Every four years, in the August before the primary elections, candidates of both parties come to wander the fair ground and speak to the ordinary folk of Iowa. Journalists from the sophisticated parts of Washington or Brooklyn come to sneer at the locals and covertly judge if the main presidential candidates can pass the “beer-drinking test”. Over their decaf lattes, the outside media ask the question, “Can a political hopeful relate to the average Iowan?”
It is a rite of passage so important no serious political candidate can avoid it. Donald Trump did not bother attending the first televised Republican debate, but he showed up at the Iowa State Fair.
However, discussion at this year’s Fair and around Iowa was not only about politics – it was about the shame of Iowa collegiate sports.
There are no major-league, professional sports teams in so small a market as Iowa, but there are university teams that are followed by just about every red-blooded Iowan. They are an obsession. A secular religion for many in Iowa and, at the moment, two of them are a source of deep shame.

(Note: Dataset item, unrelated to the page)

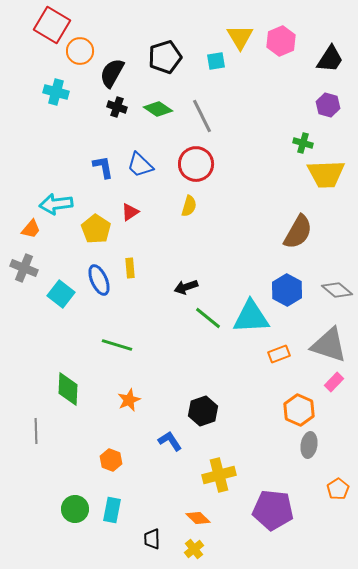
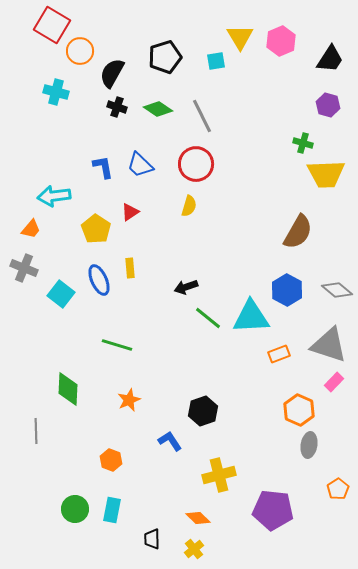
cyan arrow at (56, 204): moved 2 px left, 8 px up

Fans at an Iowa State game
America’s Shame
America’s heartland has been rocked by an investigation that has revealed that hundreds of student athletes at the Universities of Iowa and Iowa State have been caught gambling. A number of them have been arrested and suspended from playing.

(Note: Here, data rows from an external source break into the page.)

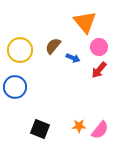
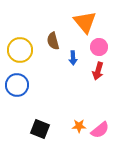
brown semicircle: moved 5 px up; rotated 54 degrees counterclockwise
blue arrow: rotated 64 degrees clockwise
red arrow: moved 1 px left, 1 px down; rotated 24 degrees counterclockwise
blue circle: moved 2 px right, 2 px up
pink semicircle: rotated 12 degrees clockwise
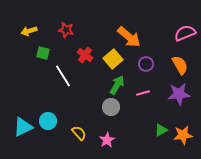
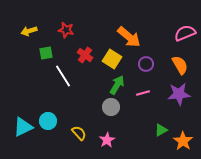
green square: moved 3 px right; rotated 24 degrees counterclockwise
yellow square: moved 1 px left; rotated 18 degrees counterclockwise
orange star: moved 6 px down; rotated 30 degrees counterclockwise
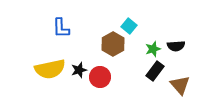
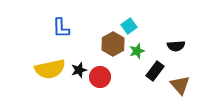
cyan square: rotated 14 degrees clockwise
green star: moved 16 px left, 2 px down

It is difficult to overstate the importance of this scandal or its symbolism for the rest of America.
For a non-American reading this post, university sports in this country are a multi-billion-dollar industry that has both economic and cultural import. People who have never been to a particular college will drive thousands of miles to see their teams play. When the US Marines landed on the beaches of Pacific Islands to fight the dug-in Japanese soldiers, their ships would blast the ‘fight songs’ of various college teams. “March Madness,” the annual basketball tournament played between the top university teams in the country, dominates the sporting press and media attention.

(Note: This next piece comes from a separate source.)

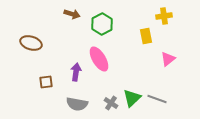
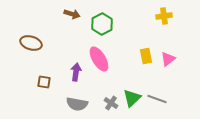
yellow rectangle: moved 20 px down
brown square: moved 2 px left; rotated 16 degrees clockwise
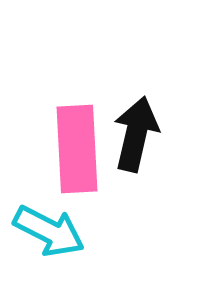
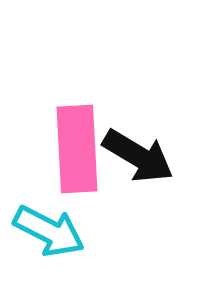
black arrow: moved 2 px right, 22 px down; rotated 108 degrees clockwise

However, the Iowa scandal is a sign of the times. For in the last five years, since the US Supreme Court decided that gambling was a state matter, America has been flooded with a tsunami of bullshit. State legislatures, court rooms and news sites have been inundated with gambling executives touting the benefits of betting. Our screens have been filled by high-profile celebrities selling the myth that sports gambling is both easy and non-addictive.
Some American universities have signed covert deals with gambling companies that actively promote betting on their campuses. At one notorious example, the University administration received a bounty payment of $30 for every student who signed up to the sponsoring bookmaker. Some colleges were sending out what amounted to advertisements for bookmakers in university-wide e-mails. Other colleges were touting (it is the right word in this case) “free bets” of their sponsoring bookmakers.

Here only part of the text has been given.